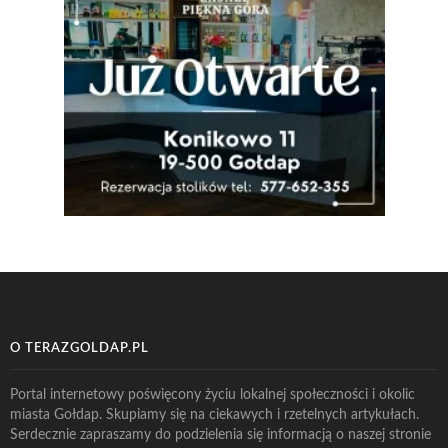
O TERAZGOLDAP.PL
Portal internetowy poświęcony życiu lokalnej społeczności i okolic
miasta Gołdap. Skupiamy się na ciekawych i rzetelnych artykułach.
Serdecznie zapraszamy do podzielenia się informacją o naszej stronie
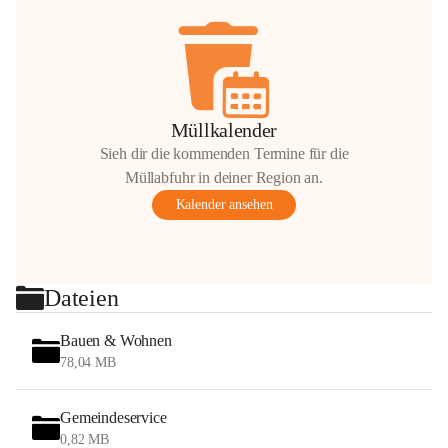
Müllkalender
Sieh dir die kommenden Termine für die
Müllabfuhr in deiner Region an.
Kalender ansehen
Dateien
Bauen & Wohnen
78,04 MB
Gemeindeservice
0,82 MB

====================

Task requirements
Up to and including the final line of the data above, please copy every line exactly, starting from the one that contains "Sieh dir die kommenden Termine für die".

Answer to this task
Sieh dir die kommenden Termine für die
Müllabfuhr in deiner Region an.
Kalender ansehen
Dateien
Bauen & Wohnen
78,04 MB
Gemeindeservice
0,82 MB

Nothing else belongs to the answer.